2020 ESA Annual Meeting (August 3 - 6)

COS 180 Abstract - Techniques for classifying lichens and vascular plants in ground-based imagery with computer vision models

Kyle Doherty, MPG Ranch, Missoula, MT
Background/Question/Methods

Ecological data are costly to collect, and budget limitations or other logistical constraints often preclude sampling the breadth of conditions necessary to, e.g, model ecological phenomena with high accuracy. Advances in computer vision offer the potential to expand our sampling capacity via rapid and accurate data collection with conventional visible light cameras. Convolutional neural networks are employed in industry for computer vision tasks and may achieve high classification accuracies given sufficient training data. One means to circumvent large data requirements for these models is to pretrain a network on a larger more general dataset and then update parameters via additional training on a smaller more specific dataset of interest in a process known as transfer learning. I explored a transfer learning approach to classify lichens, an understudied and important component of the vegetation community in many systems. I retrained a ResNet101 convolutional neural network to classify lichen genera within imagery, using only freely available photo data drawn from collections and field specimens in online herbaria. From these sources I assembled a dataset containing 26 genera, with 400 photos per genus. I utilized 300 photos per genus for model training and validation, and retained 100 of each genus for model testing.

Results/Conclusions

I achieved a test accuracy of 83% across the 26 target lichen genera. Sources of error were in part due to photo quality, and accuracy improvements may be possible with additional quality control. For example, some herbaria photos were labeled with only a single species though multiple species were present in a scene. Automated cropping processes also excluded relevant information in certain instances. The photo data in this project were not collected in a systematic way, and I suggest standardized protocols to further improve outcomes.
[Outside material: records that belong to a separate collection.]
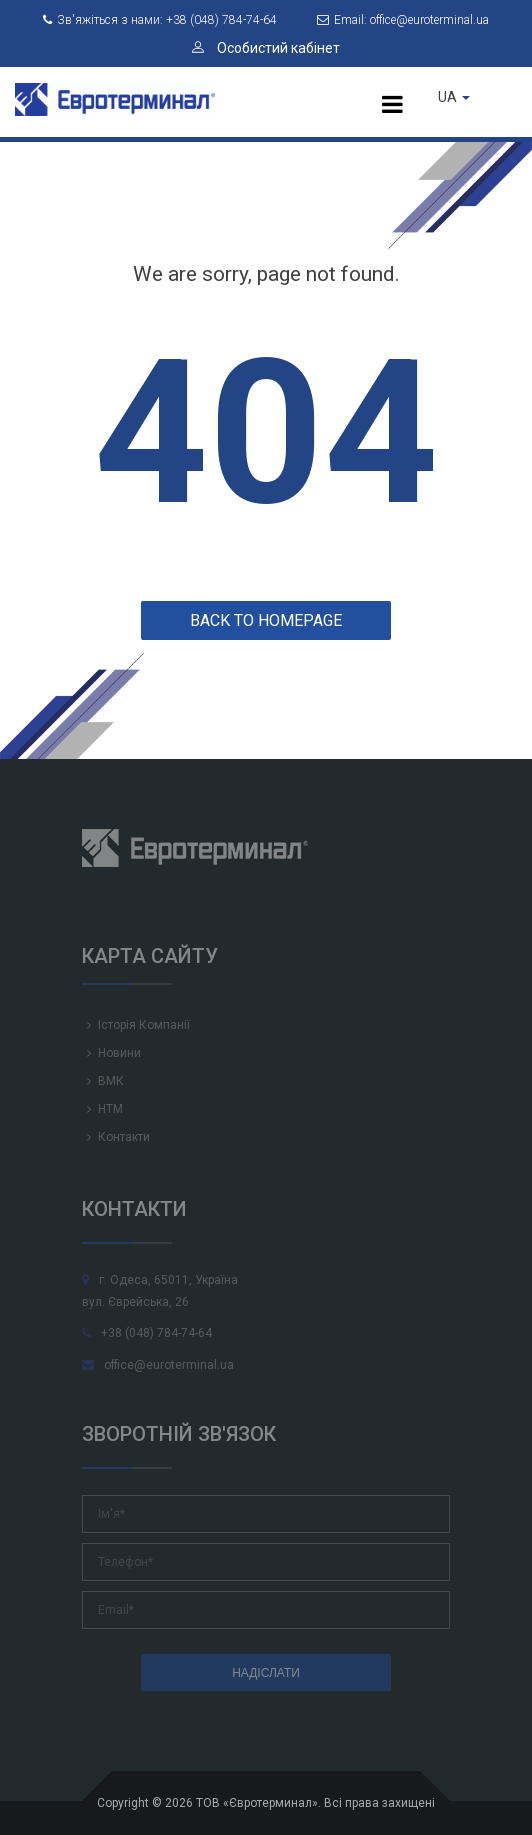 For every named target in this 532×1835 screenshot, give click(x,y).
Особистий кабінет (266, 48)
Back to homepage (266, 620) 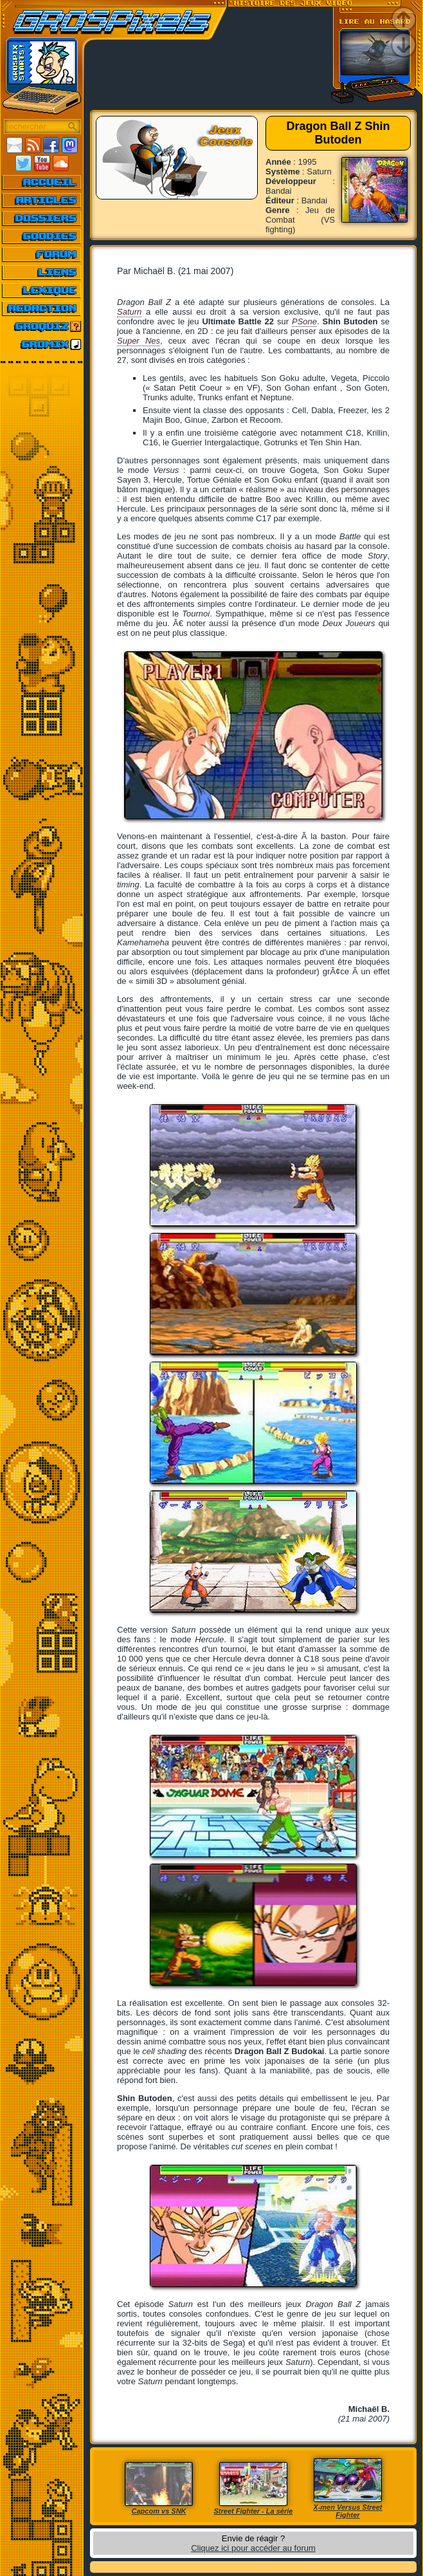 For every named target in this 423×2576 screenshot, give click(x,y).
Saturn (129, 312)
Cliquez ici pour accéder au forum (253, 2548)
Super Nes (138, 341)
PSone (304, 321) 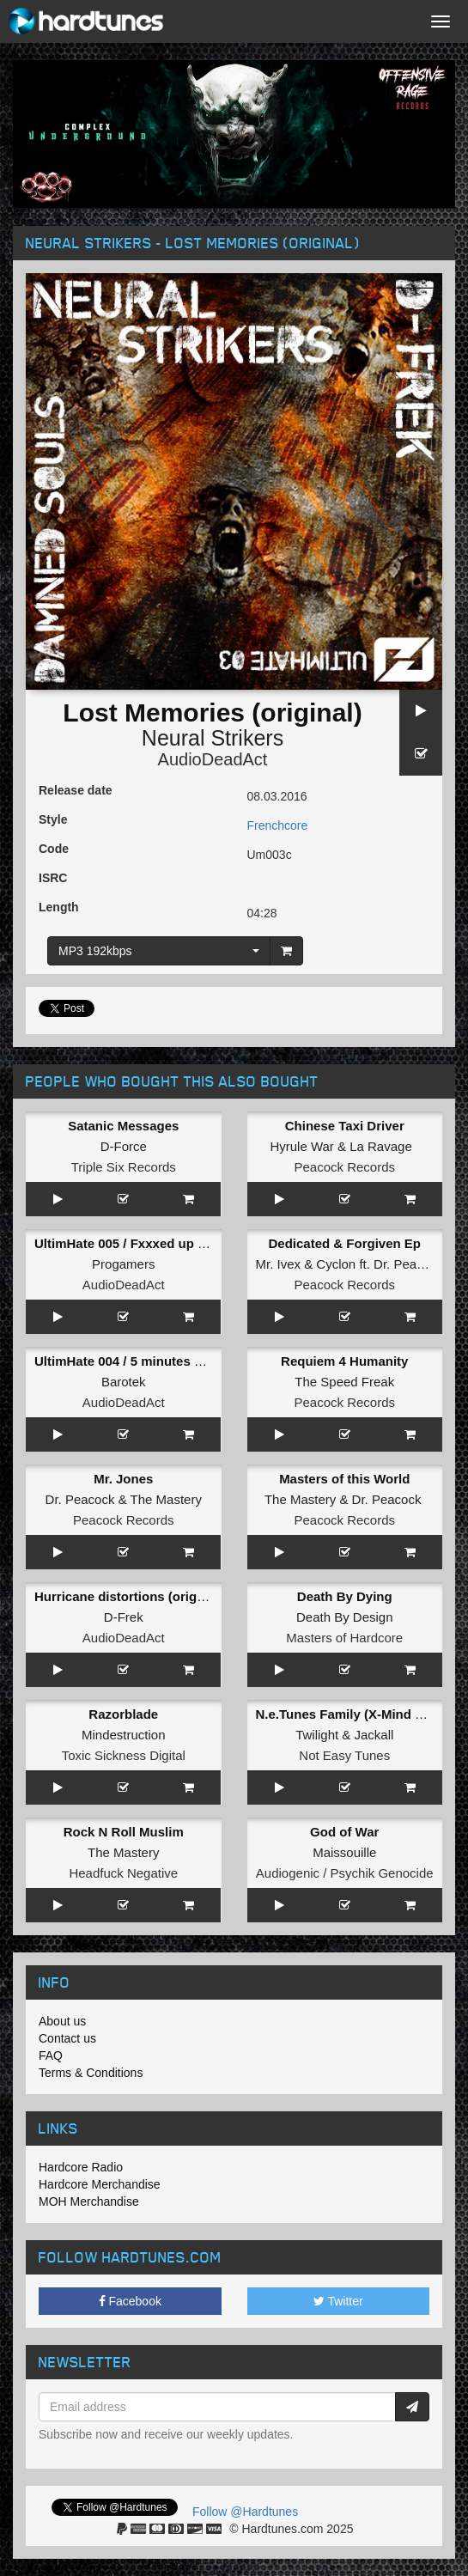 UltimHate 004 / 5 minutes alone (131, 1361)
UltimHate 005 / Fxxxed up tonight (137, 1243)
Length (59, 907)
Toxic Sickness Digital (123, 1755)
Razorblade (123, 1714)
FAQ (51, 2055)
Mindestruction (124, 1734)
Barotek (123, 1381)
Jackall (374, 1734)
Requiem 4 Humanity (344, 1361)
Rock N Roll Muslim (124, 1831)
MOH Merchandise (89, 2201)
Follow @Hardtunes (245, 2511)
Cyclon (336, 1264)
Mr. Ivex (278, 1264)
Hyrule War (301, 1146)
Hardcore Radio (81, 2167)
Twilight (316, 1734)
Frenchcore (277, 825)
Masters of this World (344, 1478)
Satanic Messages (123, 1125)
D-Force (123, 1146)
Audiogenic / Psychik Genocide (345, 1873)
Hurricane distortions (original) (128, 1596)
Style (53, 819)
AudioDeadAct (213, 759)
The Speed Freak (344, 1381)
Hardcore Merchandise (100, 2184)
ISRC (53, 878)
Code (54, 849)
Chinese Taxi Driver (344, 1125)
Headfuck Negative (123, 1873)
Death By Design (344, 1617)
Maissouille (344, 1852)
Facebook (130, 2301)
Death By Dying (344, 1596)
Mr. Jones (123, 1478)
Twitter (338, 2301)
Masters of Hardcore (344, 1637)
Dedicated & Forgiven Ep (344, 1243)
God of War (344, 1831)
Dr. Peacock (408, 1264)
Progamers (123, 1264)
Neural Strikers (212, 738)
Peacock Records (344, 1167)
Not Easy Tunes (344, 1755)
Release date (75, 790)
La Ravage (380, 1146)
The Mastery (166, 1499)
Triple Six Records (123, 1167)
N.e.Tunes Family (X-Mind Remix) (357, 1714)
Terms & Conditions (91, 2073)
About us (62, 2021)
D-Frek (123, 1617)
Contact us (67, 2038) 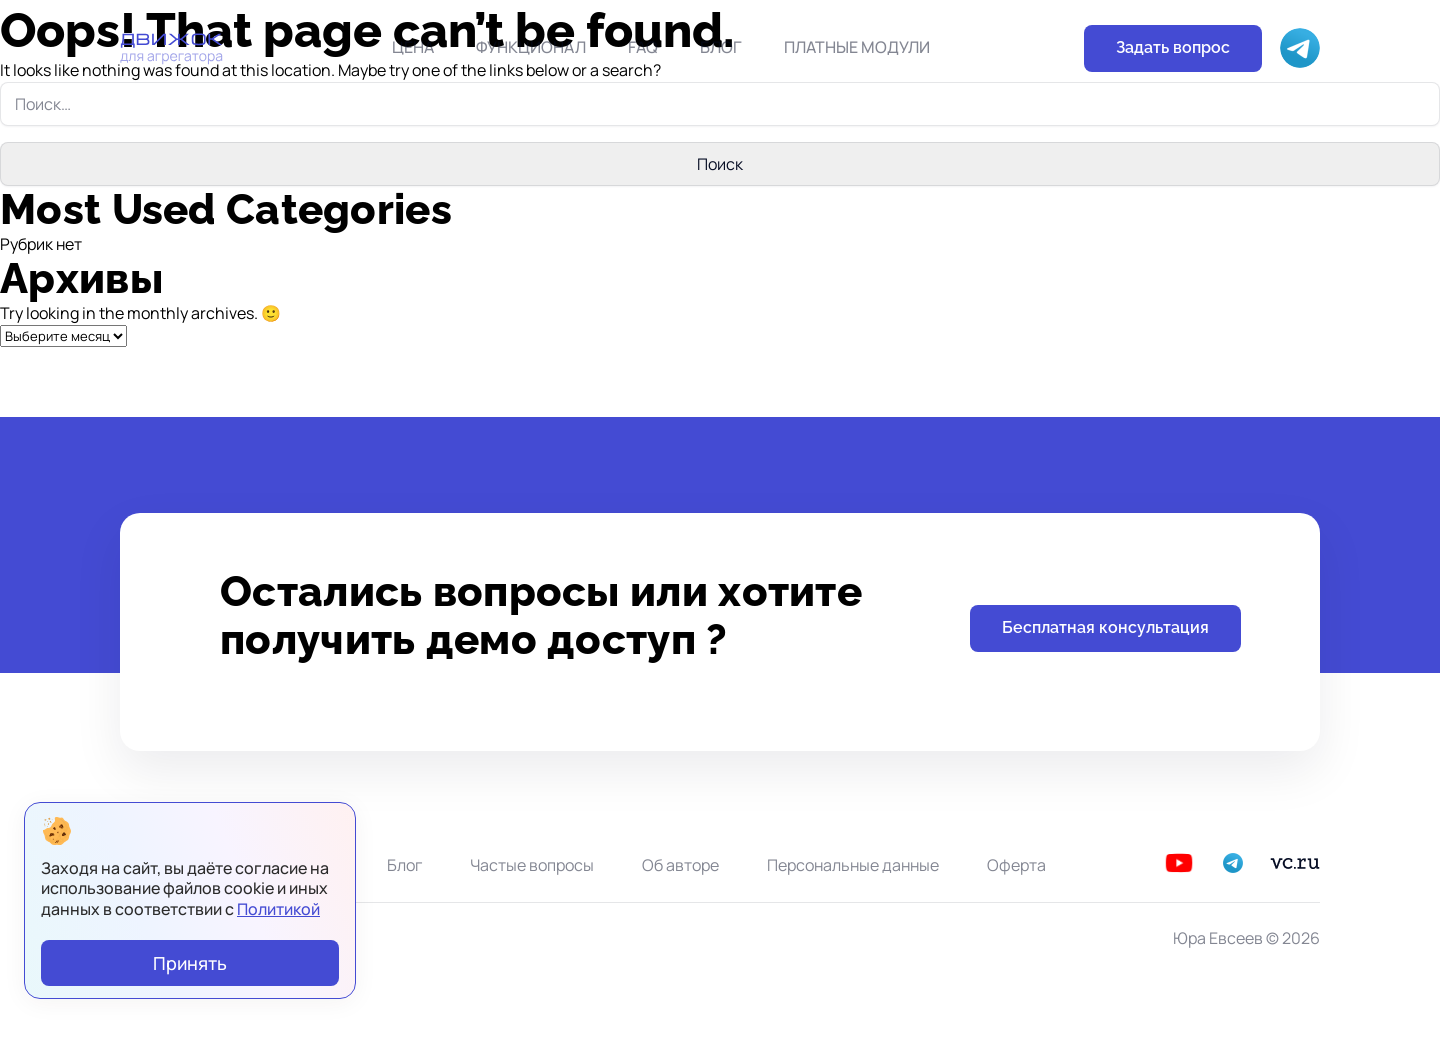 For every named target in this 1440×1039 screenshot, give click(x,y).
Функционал (531, 47)
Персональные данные (853, 865)
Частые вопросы (532, 865)
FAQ (643, 47)
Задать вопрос (1173, 47)
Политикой (278, 909)
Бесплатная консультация (1105, 627)
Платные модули (857, 47)
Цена (413, 47)
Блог (721, 47)
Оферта (1016, 865)
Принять (190, 963)
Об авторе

Lichens exhibit a diversity of pigments and are visually similar throughout life history stages, and thus may be more amenable to computer vision classification techniques compared to other groups. Vascular plants may prove a more challenging target for this task as they can vary greatly in form from seedling to senescence. Early agricultural applications of computer vision models for weed control show promise, however. I will discuss ongoing work exploring methodologies for classifying vascular plant species in natural systems using a computer vision approach. These early findings demonstrate the potential for rapidly detecting target groups of vegetation with visible light cameras from ground-based imagery in systems with less complex canopies, such as rangelands and tundra.